Upsetting Email from my Dad

Australia
June 30, 2011 9:32pm CST
I just received an upsetting e-mail from dad. Im sitting here at work with tears Its not that bad i suppose but it has upset me He used to watch my kids but would always complain they watch too much tv and i would pack the wrong food for their lunch etc and one time he cut my daughters fringe, he didnt see a problem with it but it will take another 2 years to grow it behind her ears so i blew up at him over it and he stopped watching the kids, seriously i wasnt that angry I jsut wanted him to know the severity of it. Now he has been complaining how he never sees them so i gave him the chance to watch them again as i work 3 days a week my life is fairly full but he responded saying he is a grandparent NOT a babysitter and if he wants me to watch them I should pay him and then he can let them watch TV all day, even after i expressed how costly day care is and how it would be helping me out To me we can not live on one wage so having granparents that help out is a great relief to us. I have 3 other grandparents that help out, (my son goes to day care one day so he can socialise with other kids but it is very expensive and i thought dad could have him for half a day) so i dont need to have dad involved i thought it would be nice for him to spend time with his grandkids - i guess not.
1 person likes this
4 responses
@kaylachan (58181)
• Daytona Beach, Florida
1 Jul 11
I think you two need to sit down as two grown adults and work this thing out. Daycare is costly, and perhaps your dad and you can find some kind of balance. He's probably confused and upset by this turn of events as you are, and the two of you just need to work it out.
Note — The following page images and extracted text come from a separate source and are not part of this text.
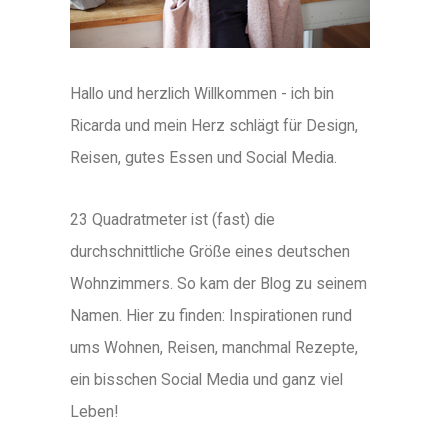
Hallo und herzlich Willkommen - ich bin
Ricarda und mein Herz schlägt für Design,
Reisen, gutes Essen und Social Media.
23 Quadratmeter ist (fast) die
durchschnittliche Größe eines deutschen
Wohnzimmers. So kam der Blog zu seinem
Namen. Hier zu finden: Inspirationen rund
ums Wohnen, Reisen, manchmal Rezepte,
ein bisschen Social Media und ganz viel
Leben!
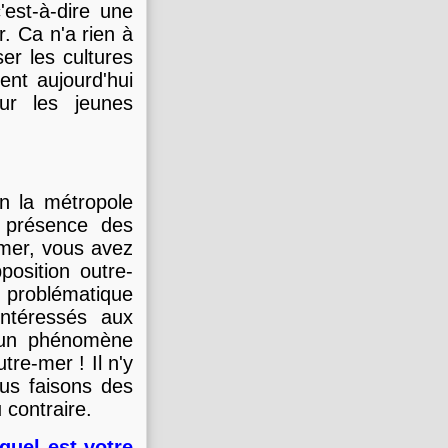
'est-à-dire une
r. Ca n'a rien à
ser les cultures
ent aujourd'hui
our les jeunes
en la métropole
a présence des
-mer, vous avez
osition outre-
 problématique
intéressés aux
t un phénomène
re-mer ! Il n'y
ous faisons des
 contraire.
 quel est votre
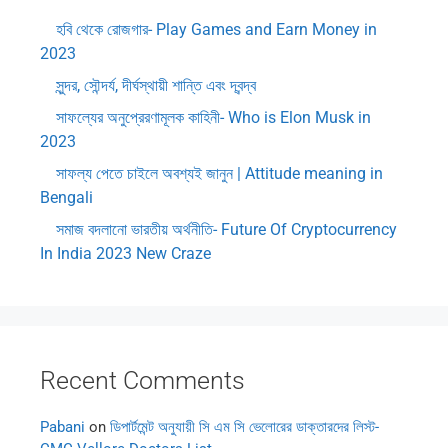
হবি থেকে রোজগার- Play Games and Earn Money in
2023
সুন্দর, সৌন্দর্য, দীর্ঘস্থায়ী শান্তি এবং দ্বন্দ্ব
সাফল্যের অনুপ্রেরণামূলক কাহিনী- Who is Elon Musk in
2023
সাফল্য পেতে চাইলে অবশ্যই জানুন | Attitude meaning in
Bengali
সমাজ বদলানো ভারতীয় অর্থনীতি- Future Of Cryptocurrency
In India 2023 New Craze
Recent Comments
Pabani
on
ডিপার্টমেন্ট অনুযায়ী সি এম সি ভেলোরের ডাক্তারদের লিস্ট-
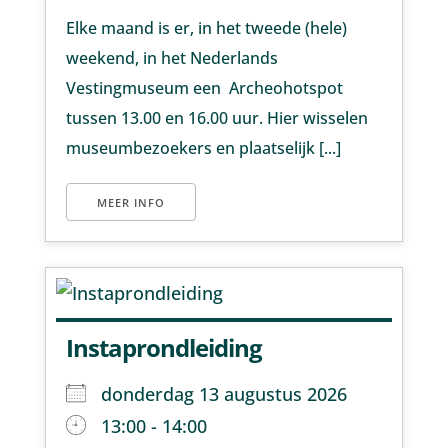
Elke maand is er, in het tweede (hele)
weekend, in het Nederlands
Vestingmuseum een Archeohotspot
tussen 13.00 en 16.00 uur. Hier wisselen
museumbezoekers en plaatselijk [...]
MEER INFO
Instaprondleiding
donderdag 13 augustus 2026
13:00 - 14:00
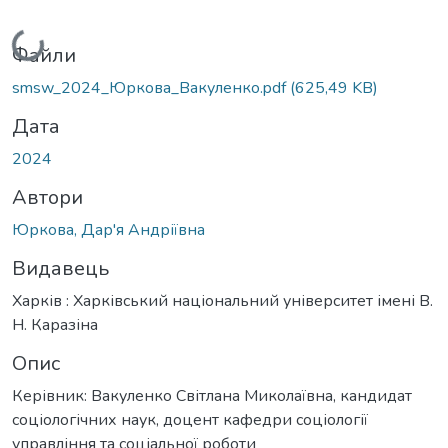
Вантажиться...
Файли
smsw_2024_Юркова_Вакуленко.pdf
(625,49 KB)
Дата
2024
Автори
Юркова, Дар'я Андріївна
Видавець
Харків : Харківський національний університет імені В.
Н. Каразіна
Опис
Керівник: Вакуленко Світлана Миколаївна, кандидат
соціологічних наук, доцент кафедри соціології
управління та соціальної роботи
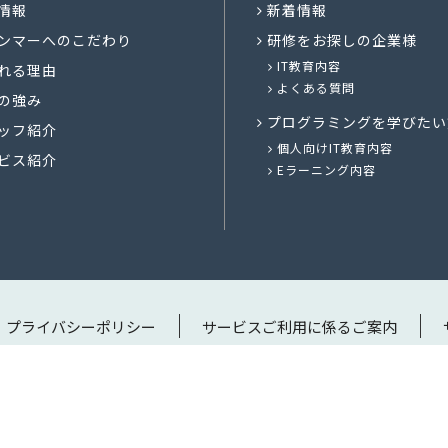
情報
新着情報
ンマーへのこだわり
研修をお探しの企業様
IT教育内容
れる理由
よくある質問
の強み
プログラミングを学びたい
ッフ紹介
個人向けIT教育内容
ビス紹介
Eラーニング内容
プライバシーポリシー
サービスご利用に係るご案内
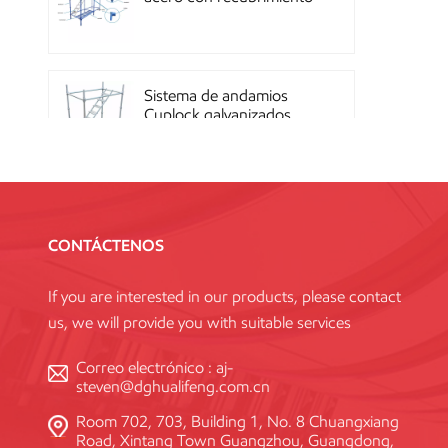
en polvo OEM con
sistema de cierre rápido
Sistema de andamios
Cuplock galvanizados
por inmersión en caliente
Andamios Kwikstage de
acero con recubrimiento
CONTÁCTENOS
en polvo para la
construcción en China
If you are interested in our products, please contact
us, we will provide you with suitable services
Andamio Layher Ring
Lock galvanizado de alta
Correo electrónico :
aj-
resistencia Q345
steven@dghualifeng.com.cn
estándar
Room 702, 703, Building 1, No. 8 Chuangxiang
Road, Xintang Town Guangzhou, Guangdong,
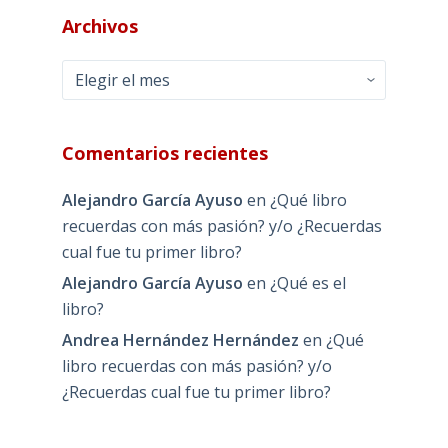
Archivos
Archivos
Comentarios recientes
Alejandro García Ayuso
en
¿Qué libro
recuerdas con más pasión? y/o ¿Recuerdas
cual fue tu primer libro?
Alejandro García Ayuso
en
¿Qué es el
libro?
Andrea Hernández Hernández
en
¿Qué
libro recuerdas con más pasión? y/o
¿Recuerdas cual fue tu primer libro?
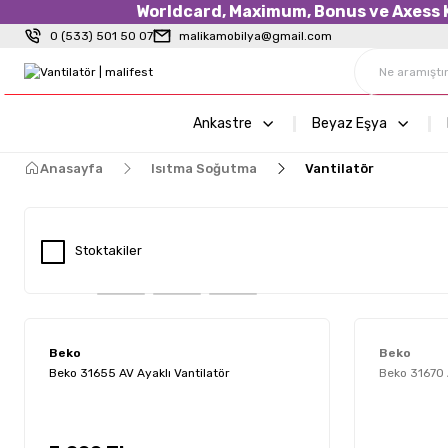
Worldcard, Maximum, Bonus ve Axess Kr
0 (533) 501 50 07
malikamobilya@gmail.com
Ankastre
Beyaz Eşya
Anasayfa
Isıtma Soğutma
Vantilatör
Stoktakiler
Beko
Beko
Beko 31655 AV Ayaklı Vantilatör
Beko 31670 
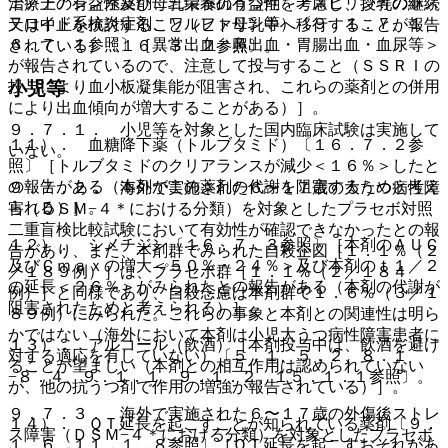
ェノチアジン系薬剤、三環系抗うつ剤、アスピリン等の非ス
治療上の有益性及び母乳栄養の有益性を考慮し、授乳の継続
テロイド系抗炎症剤、ワルファリン等）〔９．１．７、１
又は中止を検討すること（ヒト母乳中へ移行することが報告
６．７．１参照〕［異常出血＜鼻出血・胃腸出血・血尿等＞
されている）〔１６．３．２参照〕。
が報告されているので、注意して投与すること（ＳＳＲＩの
小児等
投与により血小板凝集能が阻害され、これらの薬剤との併用
により出血傾向が増大することがある）］。
９．７．１． 小児等を対象とした国内臨床試験は実施して
１１）． 血糖降下薬（トルブタミド）〔１６．７．２参
いない。
照〕［トルブタミドのクリアランスが減少＜１６％＞したと
の報告がある（本剤がこの薬剤の代謝を阻害するためと考え
９．７．２． 海外で実施された６〜１７歳の大うつ病性障
られる）］。
害（ＤＳＭ−４＊における分類）を対象としたプラセボ対照
二重盲検比較試験において有効性が確認できなかったとの報
１２）． シメチジン〔１６．７．３参照〕［本剤のＡＵＣ
告があり、また、本剤群でみられた自殺企図［１．１％（２
及びＣｍａｘの増大＜５０％・２４％＞及び本剤のｔ１／２
／１８９例）］は、プラセボ群［１．１％（２／１８４
の延長＜２６％＞がみられたとの報告がある（本剤の代謝が
例）］と同様であり、自殺念慮は本剤群で１．６％（３／１
阻害されたためと考えられる）］。
８９例）にみられた。これらの事象と本剤との関連性は明ら
かではない（海外において本剤は小児大うつ病性障害患者に
１３）． アルコール（飲酒）［本剤投与中は、飲酒を避け
対する適応を有していない）〔５．１、５．２、８．１
ることが望ましい（本剤との相互作用は認められていない
−８．４、９．１．１、９．１．２、１５．１．１参照〕。
が、他の抗うつ剤で作用の増強が報告されている）］。
９．７．３． 海外で実施された６〜１７歳の外傷後ストレ
１４）． ＱＴ延長を起こすことが知られている薬剤〔９．
ス障害（ＤＳＭ−４＊における分類）を対象としたプラセボ
１．６、１１．１．８参照〕［ＱＴ延長を起こすおそれがあ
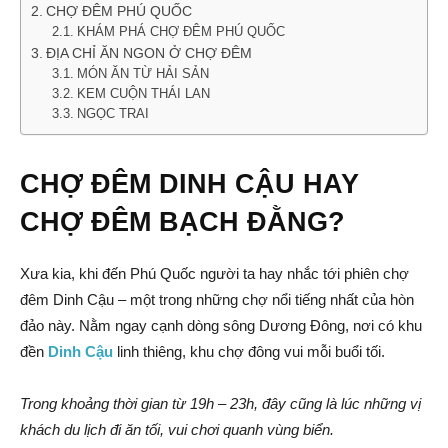
CHỢ ĐÊM PHÚ QUỐC
KHÁM PHÁ CHỢ ĐÊM PHÚ QUỐC
ĐỊA CHỈ ĂN NGON Ở CHỢ ĐÊM
MÓN ĂN TỪ HẢI SẢN
KEM CUỘN THÁI LAN
NGỌC TRAI
CHỢ ĐÊM DINH CẬU HAY
CHỢ ĐÊM BẠCH ĐẰNG?
Xưa kia, khi đến Phú Quốc người ta hay nhắc tới phiên chợ
đêm Dinh Cậu – một trong những chợ nổi tiếng nhất của hòn
đảo này. Nằm ngay cạnh dòng sông Dương Đông, nơi có khu
đền
Dinh Cậu
linh thiêng, khu chợ đông vui mỗi buổi tối.
Trong khoảng thời gian từ 19h – 23h, đây cũng là lúc những vị
khách du lịch đi ăn tối, vui chơi quanh vùng biển.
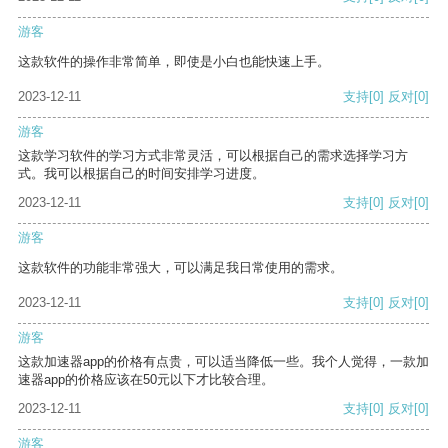
游客
这款软件的操作非常简单，即使是小白也能快速上手。
2023-12-11
支持
[0]
反对
[0]
游客
这款学习软件的学习方式非常灵活，可以根据自己的需求选择学习方
式。我可以根据自己的时间安排学习进度。
2023-12-11
支持
[0]
反对
[0]
游客
这款软件的功能非常强大，可以满足我日常使用的需求。
2023-12-11
支持
[0]
反对
[0]
游客
这款加速器app的价格有点贵，可以适当降低一些。我个人觉得，一款加
速器app的价格应该在50元以下才比较合理。
2023-12-11
支持
[0]
反对
[0]
游客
It may sound impossible, but believe me it's entirely possible if you're willing to work at it. Now is the best time to work out problems. Take some time to calm down first though. Try not to let your emotions get the better of you when you do have a chance to talk, you're not helping anyone doing that. You have to help yourself first, and as I said talk things through both calmly and rationally. It'll help you both out in the long-run.
1 person likes this
• United States
1 Jul 11
I don't like this attitude. I have met people from that generation who also happen to have grandchildren and actually love taking care of them. He seems to be complaining about how you raise them (packing wrong food) but doesn't want to participate in their lives and help you out other than getting paid. Him being a grandparent and not a babysitter is a valid point but only to a certain extent. He's family and why should he be paid? Better you find a close friend (a godparent if you're of that persuasion?) who is willing to watch over them for free and out of the goodness of their own heart.
1 person likes this
@jennyze (7029)
• Indonesia
1 Jul 11
Well, the older people get, the weirder their attitude is to life. Maybe your dad only wants to see your kids for a couple of hours, playing with them and does not want to stay watch for hours till you come back from work. I understand that you need the kids being looked after during your works but sometimes parent sees it as being used for granted.
• Philippines
2 Jul 11
well i am not the person who actually let my future children to be watch by their grandparents and I also understand your situation that you are having a hard time taking care of your children. But the thing is I more understand your father, because i had a father too and he has a grandchildren which he loves them so much but sometimes he got angry because the children are sometimes behave so much which is out of control. You know he is getting older and I think he also needs rest. You should also remember that he is also been taking care of you since you were young. Aside from that you should be the one to take care of him give his needs also like vitamins, doctors check up, at least once in while. It's not all the time that you have your father to take care of your children, It's not all the time that you have depend on your father. You have to find a way to settle all this things up. As i said your father is getting older, he might have heart attack or serious illness someday and As people getting older their attitude changes. They are becoming hot tempered and becoming so angry at things which is not supposed to be. So don't be upset. Instead find a way to have your children a babysitter. Since you are working very hard on it I know it is expensive but if you work hard of it you will get them a baby sitter.